Rafael tem 33 anos. É formado em economia na PUC-SP (Pontifícia Universidade Católica de São Paulo), com especialização também na FGV (Fundação Getulio Vargas). Tem certificados no FMI (Fundo Monetário Internacional), na Universidade de Pequim, na China, e na Universidade Columbia, nos Estados Unidos. Foi consultor financeiro e também já trabalhou na Gradual Investimentos.
Assista (25min47s):
O Banco Daycoval estima o IPCA (Índice Nacional de Preços ao Consumidor Amplo) em 3,5% para 2025. Segundo Cardoso, poderá subir para 4% caso “não haja apreciação do real frente ao dólar”. E completou: “Considerando o patamar atual de câmbio, a nossa inflação para o ano que vem deveria ser 0,5 ponto percentual acima do que a gente tem hoje. Essa é uma razão de preocupação”.

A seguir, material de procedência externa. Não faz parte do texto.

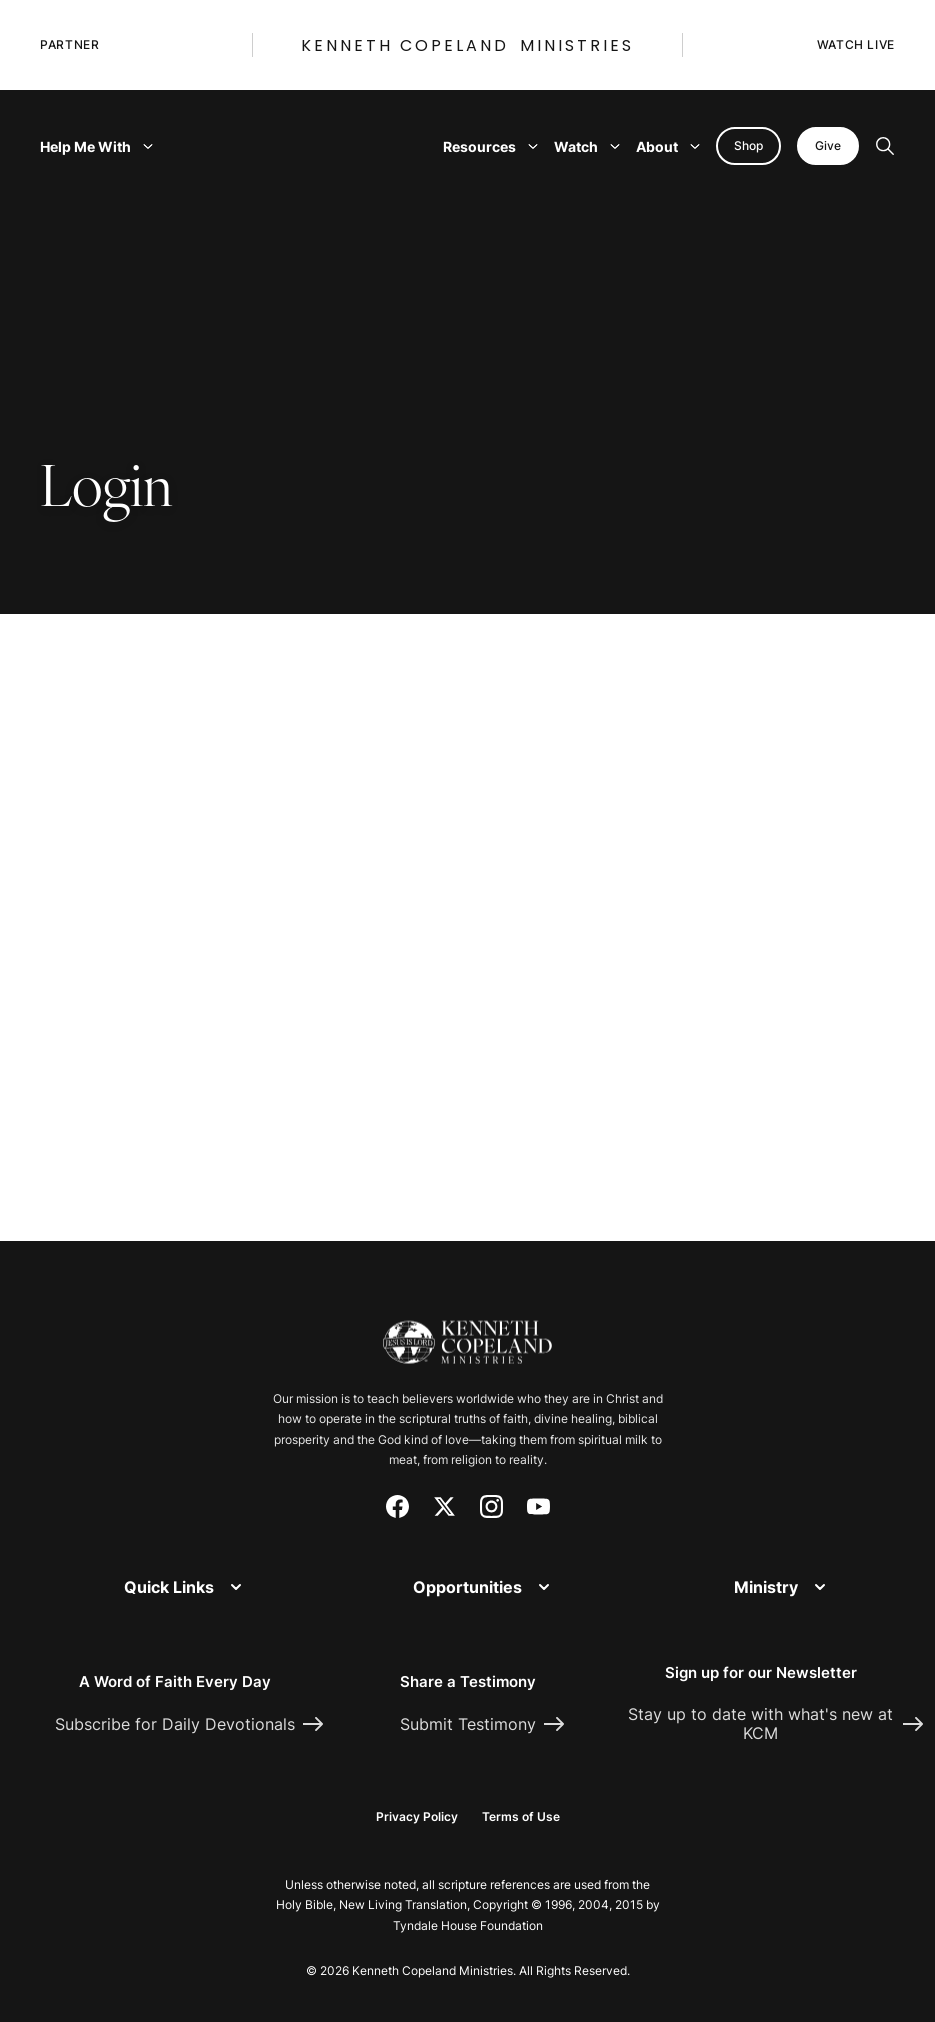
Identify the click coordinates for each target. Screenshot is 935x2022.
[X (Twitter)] (444, 1506)
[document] (467, 937)
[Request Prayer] (837, 1193)
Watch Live (856, 44)
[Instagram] (491, 1506)
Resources (490, 146)
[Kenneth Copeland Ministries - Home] (467, 1331)
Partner (69, 44)
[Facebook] (397, 1506)
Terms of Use (521, 1816)
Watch (587, 146)
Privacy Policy (417, 1816)
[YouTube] (538, 1506)
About (668, 146)
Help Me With (96, 146)
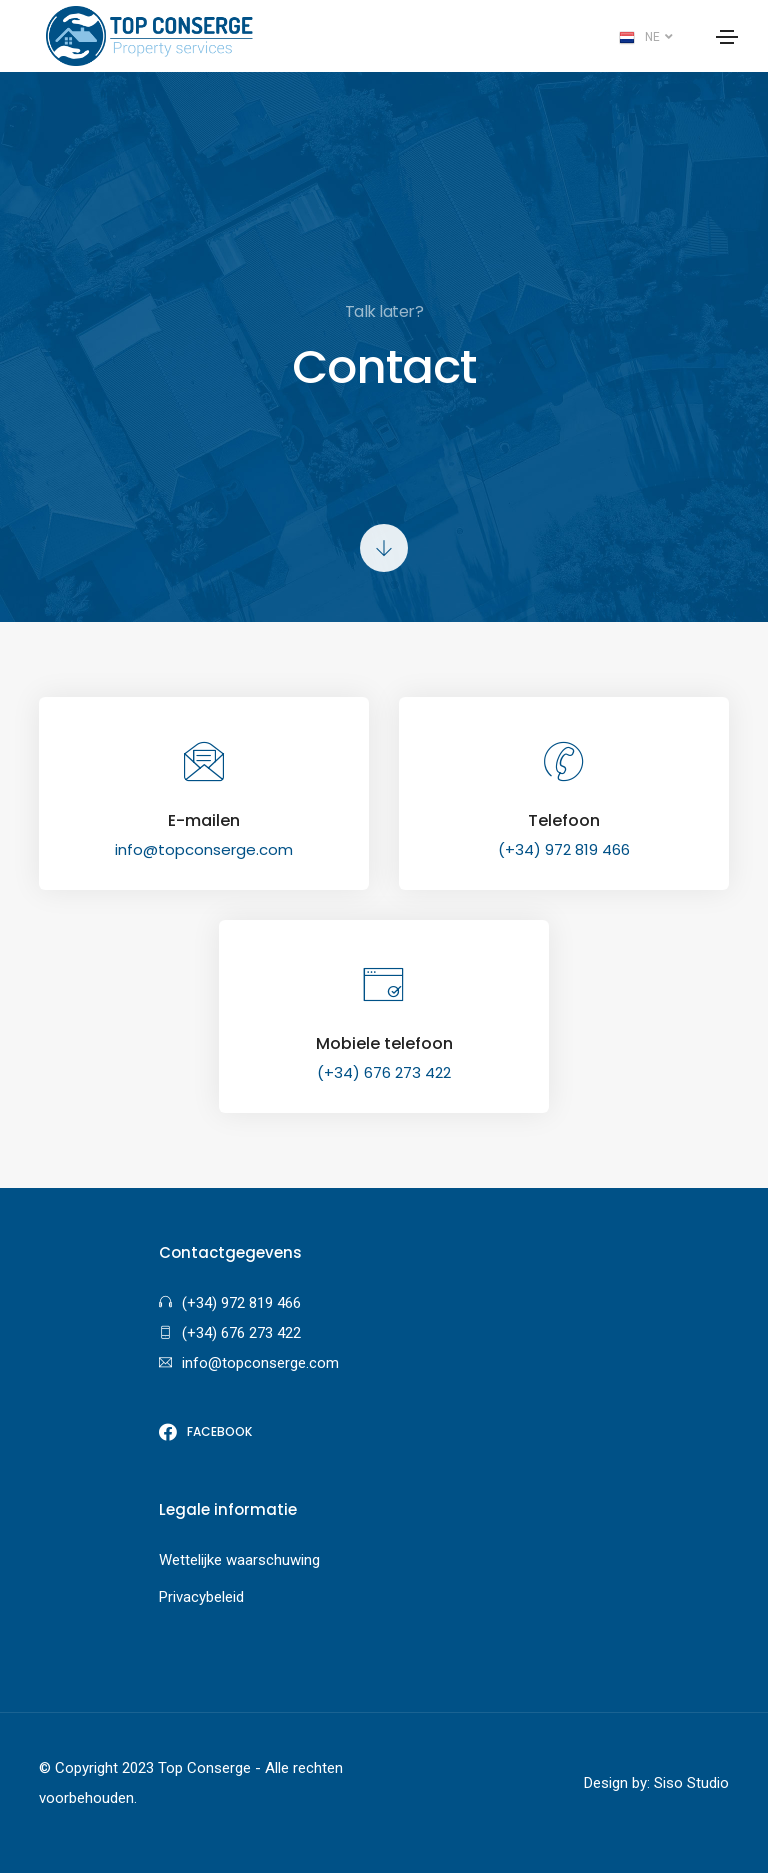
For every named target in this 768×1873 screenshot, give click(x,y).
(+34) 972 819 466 (564, 849)
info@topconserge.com (204, 849)
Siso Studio (691, 1783)
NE (646, 38)
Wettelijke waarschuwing (239, 1560)
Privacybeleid (201, 1597)
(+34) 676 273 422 (384, 1072)
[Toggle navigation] (727, 37)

O economista disse que a inflação de serviços está em nível mais alto que os demais itens por causa do mercado de trabalho mais dinâmico. A taxa de desemprego do Brasil foi de 6,4% no 3º trimestre, o 2º menor nível da série histórica, iniciada em 2012. Segundo o economista, assim como o dólar alto, o indicador de desocupação dá “respaldo” para a autoridade monetária acelerar o ritmo de alta dos juros.

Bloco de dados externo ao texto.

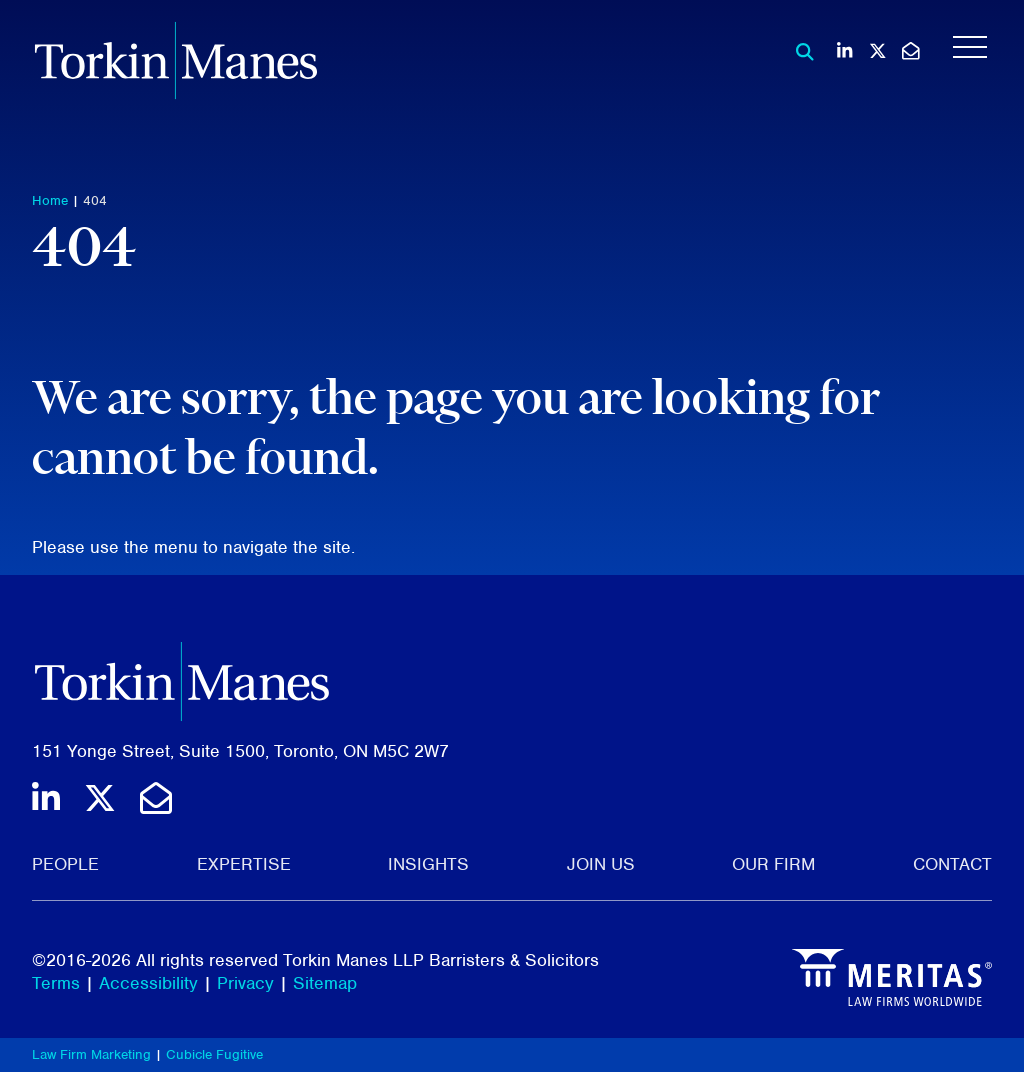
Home (50, 200)
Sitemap (325, 983)
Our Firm (773, 864)
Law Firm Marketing (91, 1054)
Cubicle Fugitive (214, 1054)
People (65, 864)
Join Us (601, 864)
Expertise (244, 864)
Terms (56, 983)
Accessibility (148, 983)
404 (95, 200)
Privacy (245, 983)
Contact (952, 864)
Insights (428, 864)
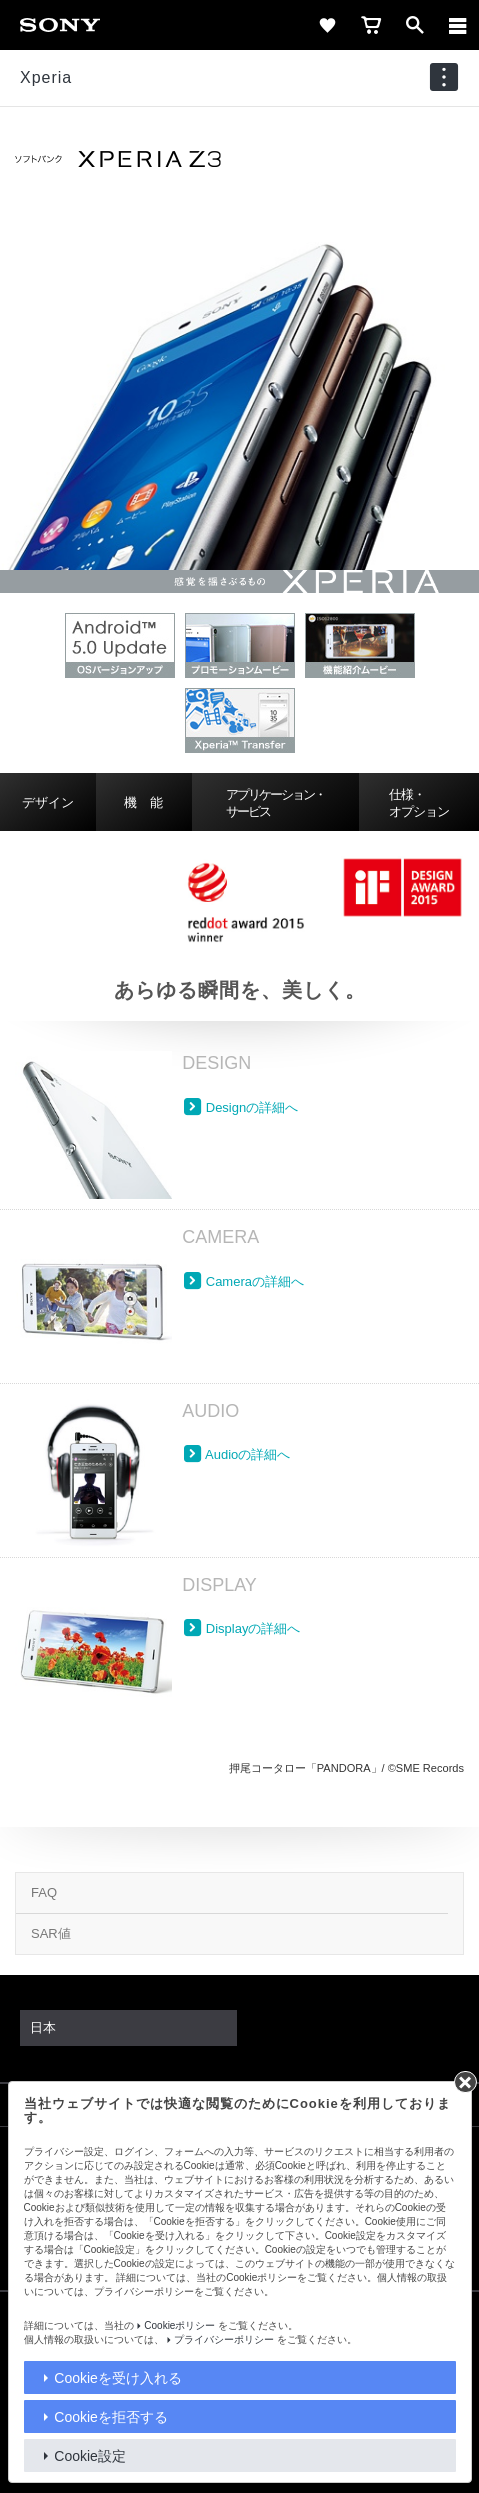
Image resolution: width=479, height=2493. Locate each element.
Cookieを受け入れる (118, 2378)
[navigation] (444, 77)
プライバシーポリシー (224, 2339)
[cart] (371, 25)
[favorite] (327, 25)
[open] (415, 25)
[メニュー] (458, 25)
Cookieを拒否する (111, 2417)
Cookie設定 (90, 2456)
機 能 (143, 802)
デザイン (48, 802)
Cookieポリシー (179, 2325)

Para o especialista, o mais relevante para o Banco Central é a taxa terminal –patamar da Selic que encerra o ciclo de ajuste. Segundo o Boletim Focus, as projeções dos analistas do mercado financeiro indicam que o juro base subirá para 12% ao ano na 1ª reunião de 2025.
Cardoso declarou, porém, que a estimativa poderá subir. “Mais do que o ritmo, que, na nossa opinião já está contratado para 50 pontos base, permanece a dúvida da extensão total do ciclo de aumento da taxa de juros”, disse.
CONTAS PÚBLICAS
O economista declarou que o atraso do ministro da Fazenda, Fernando Haddad, em apresentar medidas de revisão de gastos sugere que não há consenso dentro do governo Luiz Inácio Lula da Silva (PT). Agentes financeiros esperavam um anúncio depois das eleições municipais.
“O adiamento do anúncio sugere que não houve consenso ou aprovação das medidas internamente e que, portanto, é provável que o rol de medidas que venha no futuro seja menor”, disse Cardoso. O economista avalia que prefere que um pacote atrasado crível que um conjunto de medidas apresentadas de forma rápida, mas que não avance.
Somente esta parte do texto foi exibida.